Lupine residues can be over 4.5 t ha⁻¹ of dried matter with a richness in nutrients of N, 1.81%; P₂O₅, 0.4%; and K₂O, 0.72% for a sowing dose of 100 plants per m² [46]. These residues had a higher effect with fallow before wheat, with an increase in yield of approximately 10% with respect to lupine before wheat, which could be related to the beneficial function of weedy fallow in the retention and recycle of the nutrients as described in previous studies [47]. In our trial, the fallow was not cultivated, allowing the development of adventitia until its clearing prior to the consolidation of the seeds.

4.4. Environmental Profile

Rotations A and D were the scenarios with the best environmental performances. This was mainly due to the remarkable difference in the dose of mineral fertilisers applied, where rotations B and E used two times more mineral fertilisers than A and D. Within ‘Caaveiro’ landrace systems, E showed the best environmental performance for categories FE and FET; meanwhile, within ‘Carral’ ecotype rotations, A presented the best profile regardless the category analysed. This is justified by the noticeably higher yield of E (47%) with respect to D, whereas A and B obtained similar yields (Table 1). In this regard, and as was to be expected, the consideration of productivity as the functional unit benefits the scenarios with higher yields. Monocultures C and F had both high mineral fertilisation and low yield; therefore, both scenarios presented the worst environmental profiles. Concerning the environmental hotspots previously identified, the majority of the environmental burdens derived from the fertilisation process. Since legumes have the ability to fix nitrogen [18], rotations with lupine (A, B, D, and E) could experience an improvement of their environmental profiles if a lower dose of mineral fertilisers was applied.

5. Conclusions

The wheat landraces monoculture negatively affected yield and milling quality. It also presented the worst environmental profiles.

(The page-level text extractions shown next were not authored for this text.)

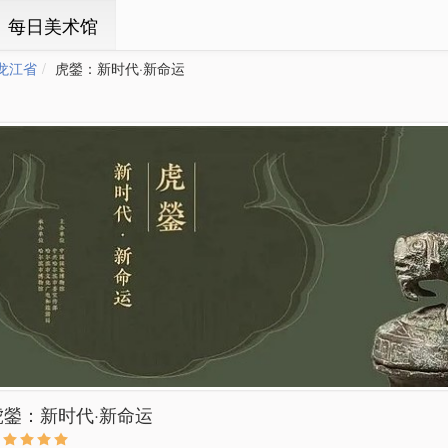
ㆍ每日美术馆
龙江省
虎鎣：新时代·新命运
虎鎣：新时代·新命运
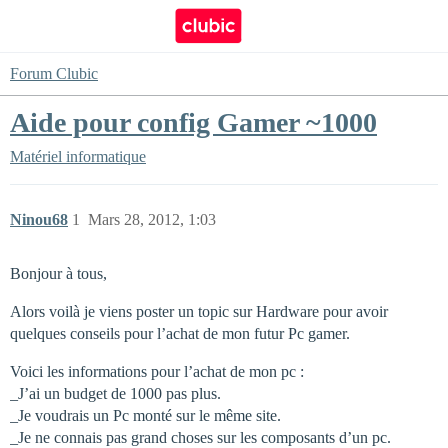
Forum Clubic
Aide pour config Gamer ~1000
Matériel informatique
Ninou68
1
Mars 28, 2012, 1:03
Bonjour à tous,
Alors voilà je viens poster un topic sur Hardware pour avoir
quelques conseils pour l’achat de mon futur Pc gamer.
Voici les informations pour l’achat de mon pc :
_J’ai un budget de 1000 pas plus.
_Je voudrais un Pc monté sur le même site.
_Je ne connais pas grand choses sur les composants d’un pc.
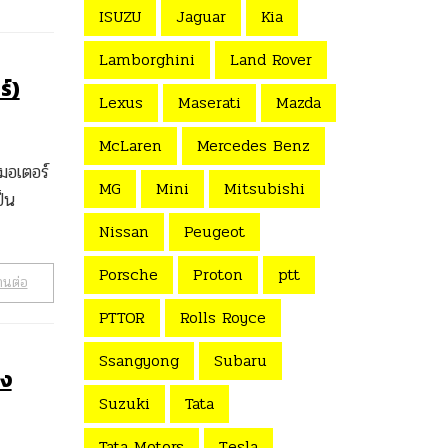
ISUZU
Jaguar
Kia
Lamborghini
Land Rover
ร์)
Lexus
Maserati
Mazda
McLaren
Mercedes Benz
มอเตอร์
MG
Mini
Mitsubishi
็น
Nissan
Peugeot
Porsche
Proton
ptt
านต่อ
PTTOR
Rolls Royce
Ssangyong
Subaru
อง
Suzuki
Tata
Tata Motors
Tesla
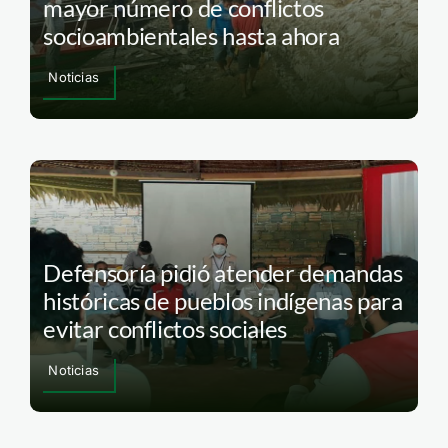
mayor número de conflictos
socioambientales hasta ahora
Noticias
Defensoría pidió atender demandas
históricas de pueblos indígenas para
evitar conflictos sociales
Noticias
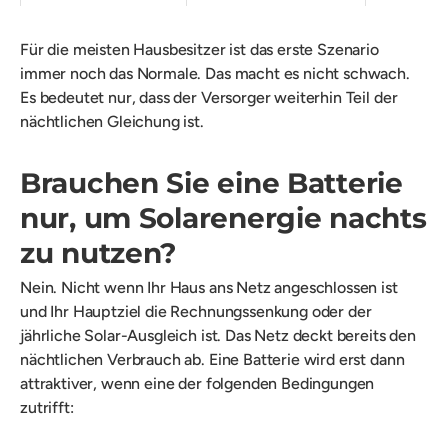
Für die meisten Hausbesitzer ist das erste Szenario
immer noch das Normale. Das macht es nicht schwach.
Es bedeutet nur, dass der Versorger weiterhin Teil der
nächtlichen Gleichung ist.
Brauchen Sie eine Batterie
nur, um Solarenergie nachts
zu nutzen?
Nein. Nicht wenn Ihr Haus ans Netz angeschlossen ist
und Ihr Hauptziel die Rechnungssenkung oder der
jährliche Solar-Ausgleich ist. Das Netz deckt bereits den
nächtlichen Verbrauch ab. Eine Batterie wird erst dann
attraktiver, wenn eine der folgenden Bedingungen
zutrifft:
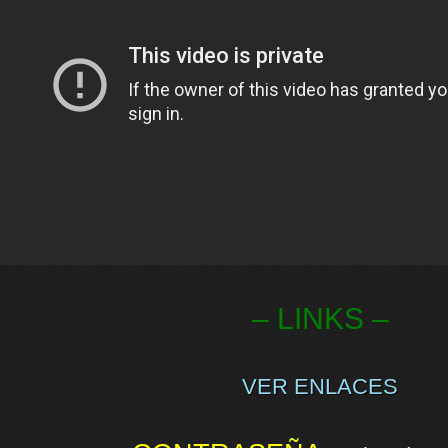
– LINKS –
VER ENLACES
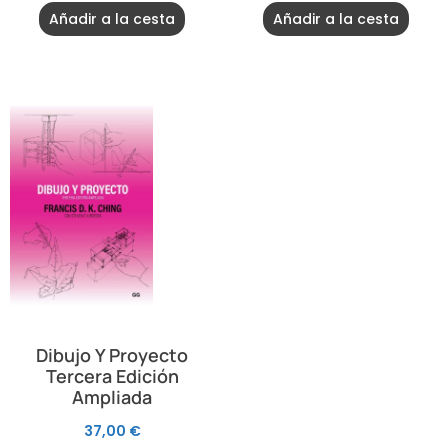
Añadir a la cesta
Añadir a la cesta
Dibujo Y Proyecto
Tercera Edición
Ampliada
37,00
€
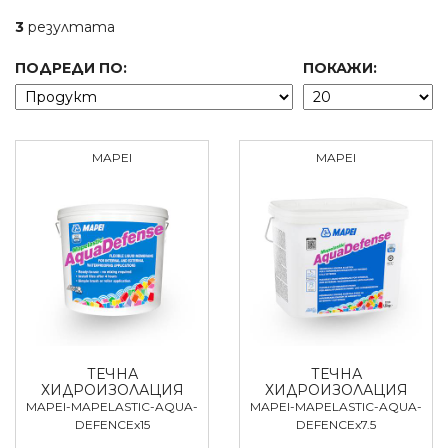
3
резултата
ПОДРЕДИ ПО:
ПОКАЖИ:
MAPEI
MAPEI
ТЕЧНА
ТЕЧНА
ХИДРОИЗОЛАЦИЯ
ХИДРОИЗОЛАЦИЯ
MAPEI-MAPELASTIC-AQUA-
MAPEI-MAPELASTIC-AQUA-
DEFENCEx15
DEFENCEx7.5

The lupine-fallow-wheat rotation sequence increased yield by over 60%. The fallow-lupine-wheat sequence also improved production notably (57%), while implying less environmental impact. With the cultivation of Lupinus albus, the contribution of chemical fertilisers can be reduced or eliminated, reducing environmental burdens.

Soil quality influenced wheat bakery quality, independent of rotation. Higher organic matter contents and lower phosphorus levels meant increases in the parameters W (baking force) and P (Tenacity).